Comparison Of Multilevel Model And Its Statistical Diagnostics

statswork

5 years ago

Comparison Of Multilevel Model And Its Statistical Diagnostics

Diagnostics in Statistical Analysis is atmost important because there may be few influential observations which may distort the inference of the problem statement at hand. It is to be noted that all influential observations are not outliers, but some outliers are influential. In this blog, I will point out few standard statistical diagnostics in multilevel data.

Multilevel data and its diagnostics

Multi-level models are the statistical models of parameters (like in usual linear regression model) that vary at more than one level. It is also referred with many terms, namely, mixed-effect models, random effect model, hierarchical models and many more. In recent times, with the advent of statistical software and computations, multi-level or hierarchical models are widely used for longitudinal repeated measures analysis and in many meta data applications. Multi-level models could also applicable for non-linear case too by using appropriate Generalized Linear Mixed Models.

Like in Linear Regression Model, the mixed model also must satisfies the assumptions of the model. If any one of the assumptions is violated, then the data is taken to the diagnostics part of the model. Mostly, researchers checks the data for the independence. If it gets violated, then the most popular residual diagnostics is carried out to identify the influential or outlier points which deviate from other.

Table showing the linear regression between Attractiveness and Purchase Intention

Table showing the residuals of Linear Regression

However, residual diagnostics in the multilevel models needs careful attention. As a Statistical Analysis practitioner, I prefer to fit a level 1 (with one independent variable) regression model with and without the influential points and compare the plots of the residuals. Later, I will go for level 2 regression model and cross check the results. In addition, bootstrapping technique with jacknife residuals can also be useful in diagnosing the multi-level model for greater accuracy.

There are many software packages available in R for diagnosing a multi-level model and present a graphical display for easy reference. Few among them are:

residplot – is used for linear mixed model diagnostics
DHARMa – is used for residual diagnostics of GLMMs.
HLMdiag – is used for diagnostics for hierarchical models

Misspecification is a major problem when using usual residual statistics such as Pearson and Response in the multi-level modelling. However, DHARMa package overcomes this limitation and gives a straightforward method as in linear regression models. If there exists a unusual pattern in the data, it can be identified using the residual vs the predicted plots.

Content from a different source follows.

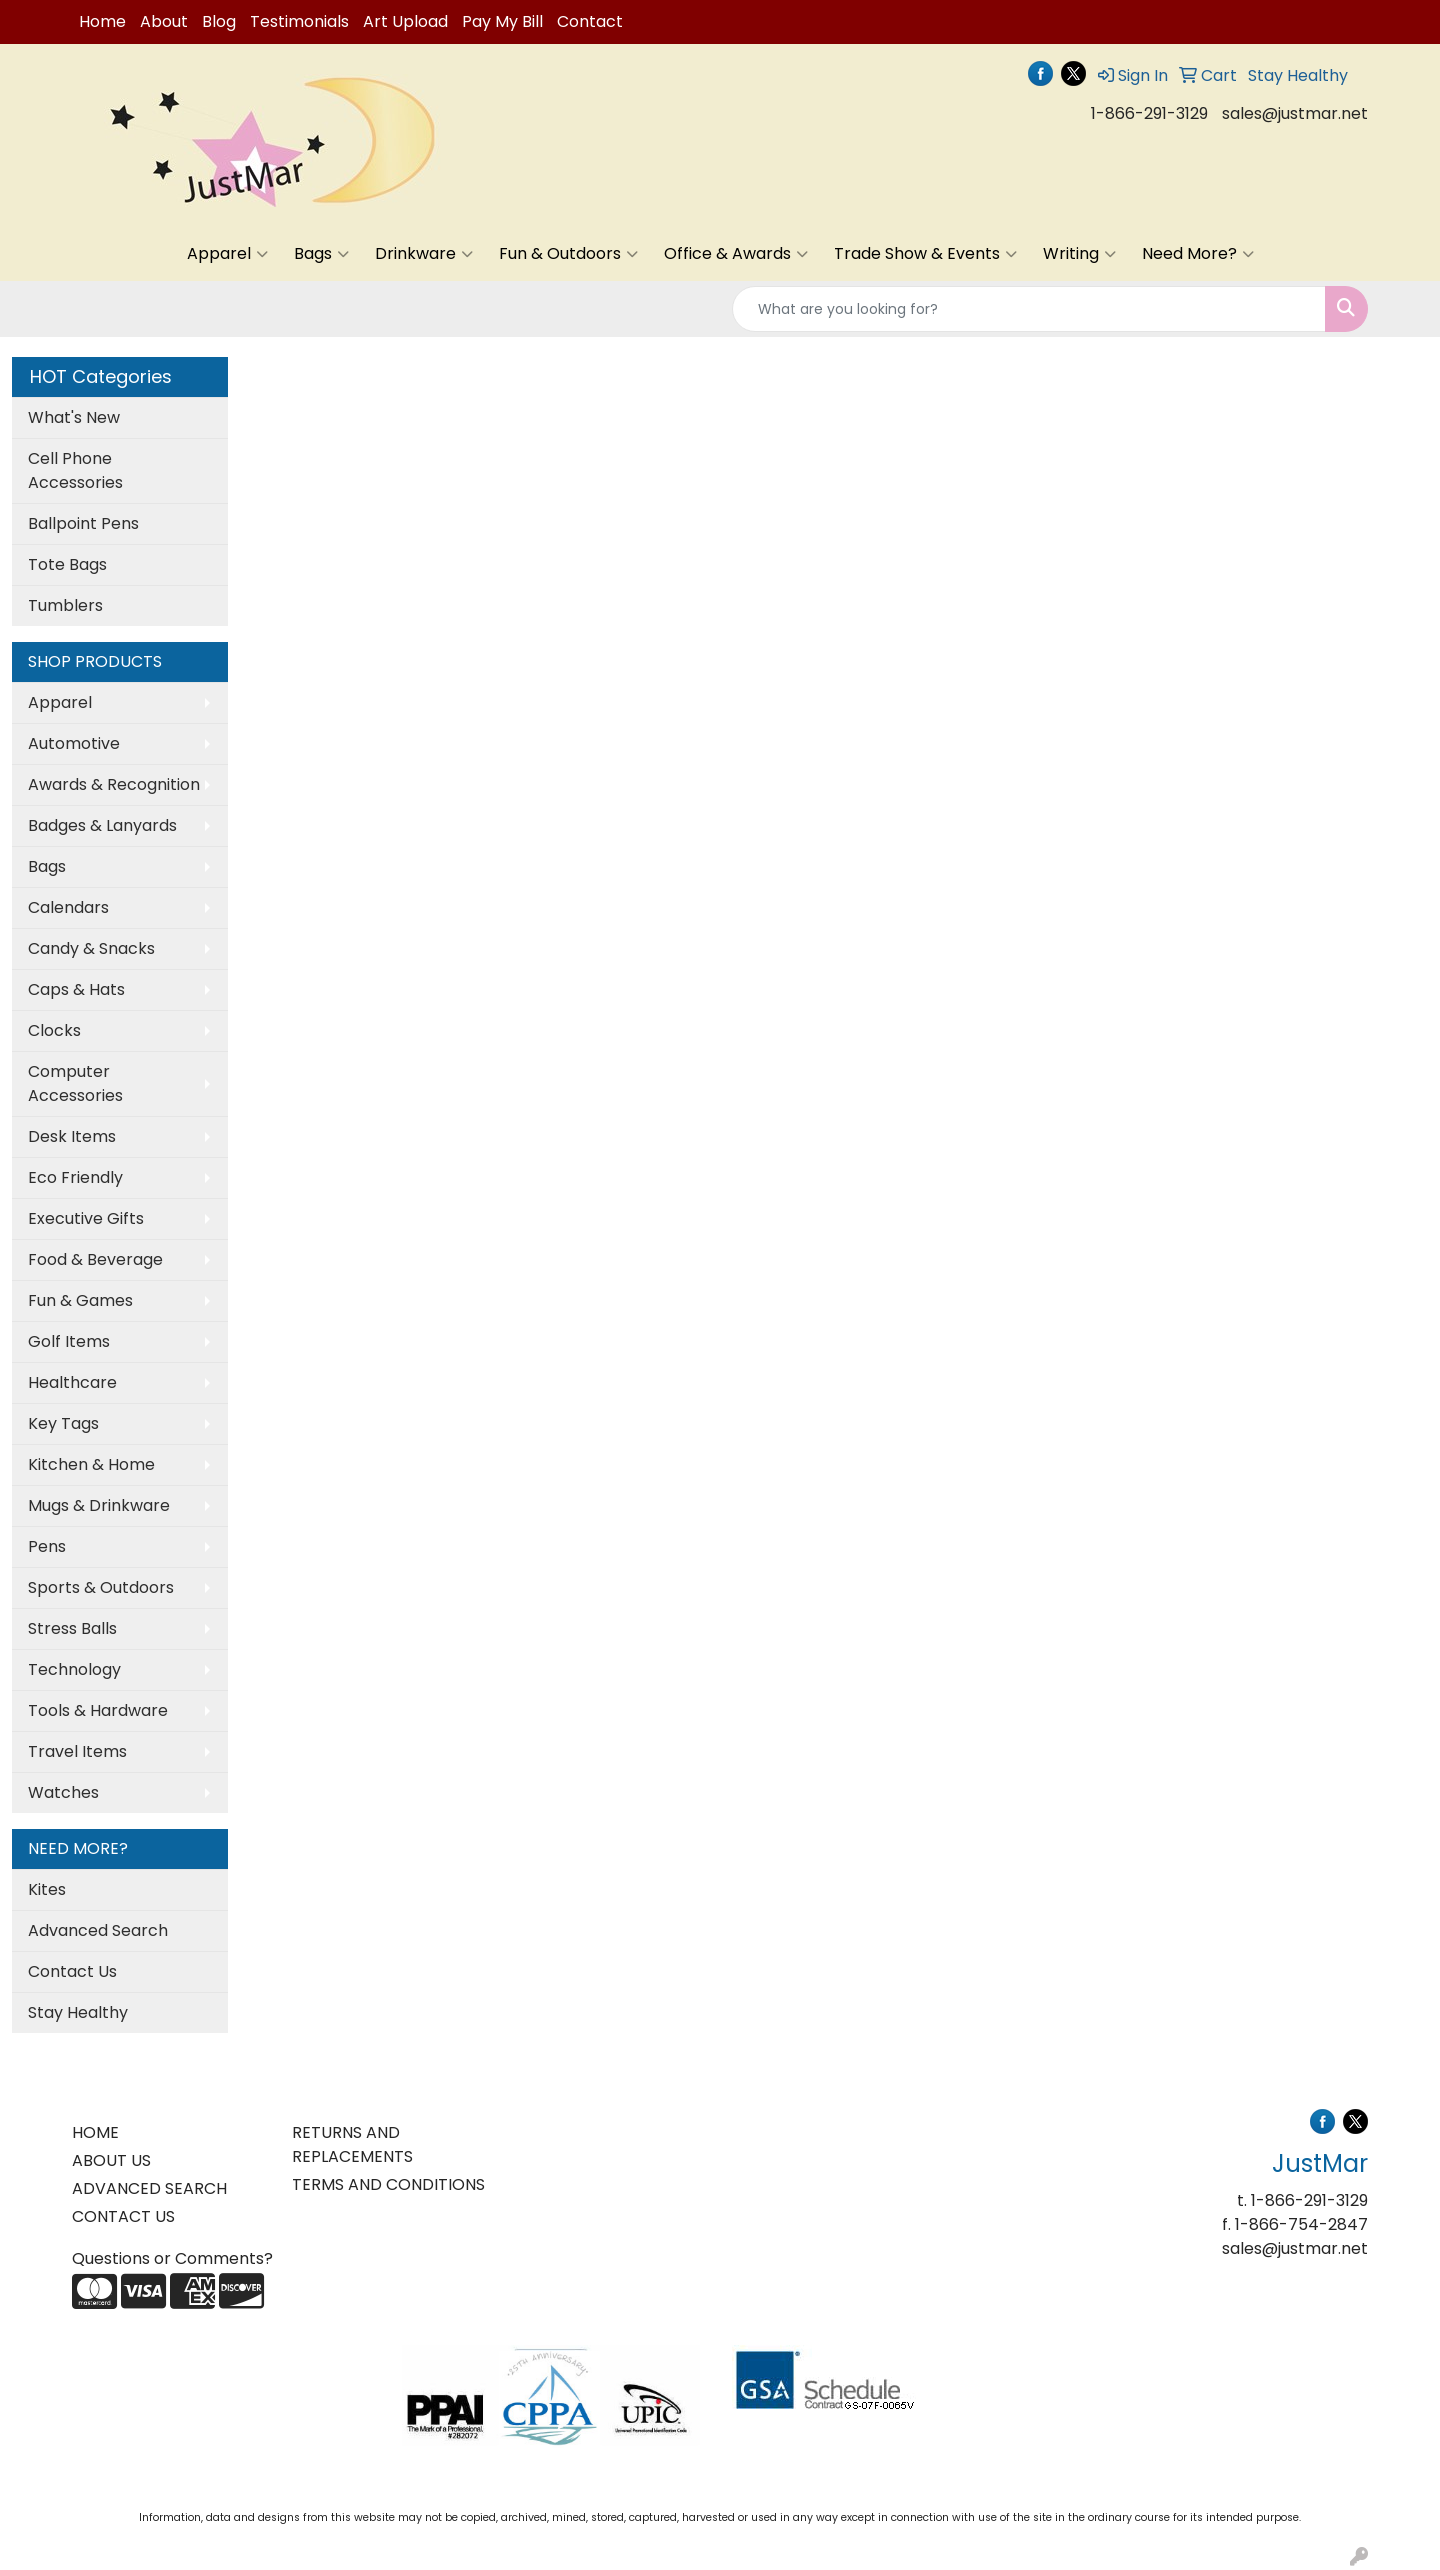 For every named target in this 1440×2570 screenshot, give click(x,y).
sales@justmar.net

HLMdiag package allows the user to obtain the residuals
through least square estimates or bayes estimates. Also, it allows the user to
obtain various residuals using marginal, conditional distributions.
Furthermore, it provides deletion diagnostics with the help of distance based
metrics such as Cook’s distance, COVratio, COVtrace and MDFFITS.

Apart from residual diagnostics, Lindsey and Lindsey (2000) proposed a diagnostic tools for random effects model with an application to growth curve model. Snijders and Berkhof (2007) explained the diagnostics for multilevel models in a more concrete way. Also, Shi and Chen (2008) illustrated a case deletion diagnostics in multilevel models for identifying the influential observations in the data.

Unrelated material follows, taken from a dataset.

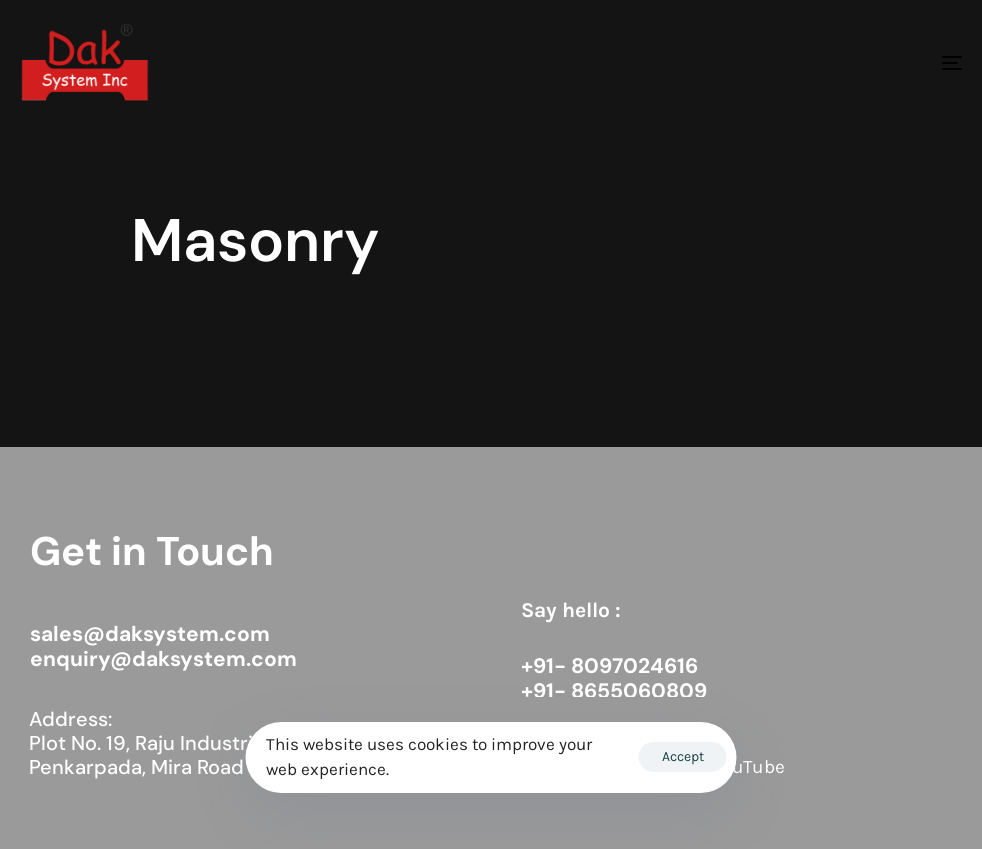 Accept (683, 756)
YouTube (749, 767)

There have been a lot of applications emerging for multilevel regression models especially in the Meta Data Analysis and it became a common practice in the field of statistics to make the model more accurate. In general, multi-level models are nested with more groups like colleges, lecture rooms, and country. Suppose, if we consider a comparative study using the variable country, it is obvious that there will be limited number of observations exists. This type of measurements easily influence the outcome from a regression model. Thus, more appropriate diagnostic measures are to be selected with the suitable model in validating the multi-level regression results with greater accuracy.

References

Goldstein, H. (2003). Multilevel statistical models. Third Edition. London: Edward Arnold.
Browne, W. and Rasbash, J. (2004). ‘Multilevel Modelling’, in Hardy, M. and Bryman, A. (eds.), Handbook of data analysis, Sage Publications, pp 459-78.
Christensen, R., Pearson, L.M., and Johnson, W. (1992) “Case-Deletion Diagnostics for Mixed Models, Technometrics, 34, 38 – 45.
Snijders and Berkhof (2007), Diagnostic checks for multi-level models. Handbook of Multilevel Analysis. Springer.
P.J Lindsey and J.K Lindsey (2000) Diagnostic tools for random effects in the repeated measures growth curve model. Computational statistics and Data Analysis, 33, 79-100.
Shi and Chen (2008). Case Deletion Diagnostics in Multilevel models, Journal of Multivariate Analysis, 99, 1860-1877.